#### INFORMATION PROVIDED
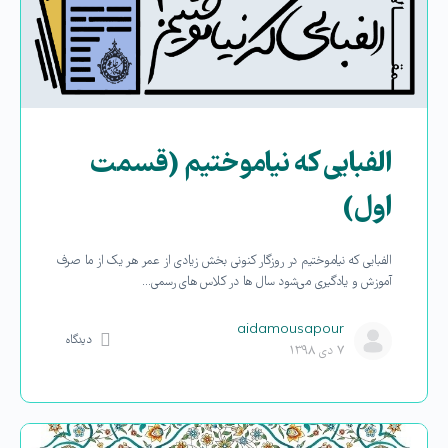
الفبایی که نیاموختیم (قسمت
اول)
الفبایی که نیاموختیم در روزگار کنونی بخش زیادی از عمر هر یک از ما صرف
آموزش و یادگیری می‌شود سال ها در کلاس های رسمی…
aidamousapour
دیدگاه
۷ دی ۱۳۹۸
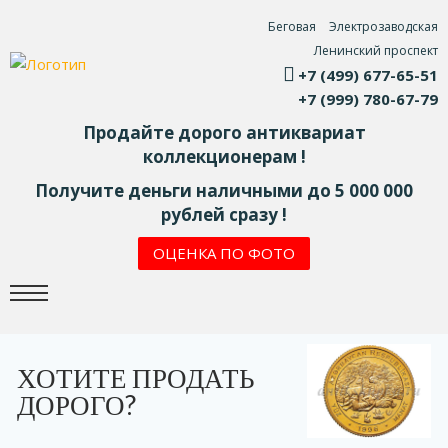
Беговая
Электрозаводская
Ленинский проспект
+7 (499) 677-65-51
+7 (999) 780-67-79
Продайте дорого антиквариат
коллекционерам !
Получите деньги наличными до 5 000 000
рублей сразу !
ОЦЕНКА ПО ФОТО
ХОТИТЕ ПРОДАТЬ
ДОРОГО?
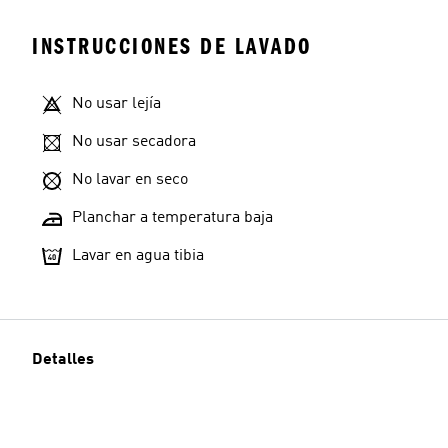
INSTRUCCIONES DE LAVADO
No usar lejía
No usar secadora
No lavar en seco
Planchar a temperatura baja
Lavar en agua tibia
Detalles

#### WHAT IS REQUIRED
Give back every record exactly. Omit the pictures.

#### SOLUTION TO THE EXERCISE
الفبایی که نیاموختیم (قسمت
اول)
الفبایی که نیاموختیم در روزگار کنونی بخش زیادی از عمر هر یک از ما صرف
آموزش و یادگیری می‌شود سال ها در کلاس های رسمی…
aidamousapour
دیدگاه
۷ دی ۱۳۹۸
Беговая
Электрозаводская
Ленинский проспект
+7 (499) 677-65-51
+7 (999) 780-67-79
Продайте дорого антиквариат
коллекционерам !
Получите деньги наличными до 5 000 000
рублей сразу !
ОЦЕНКА ПО ФОТО
ХОТИТЕ ПРОДАТЬ
ДОРОГО?
INSTRUCCIONES DE LAVADO
No usar lejía
No usar secadora
No lavar en seco
Planchar a temperatura baja
Lavar en agua tibia
Detalles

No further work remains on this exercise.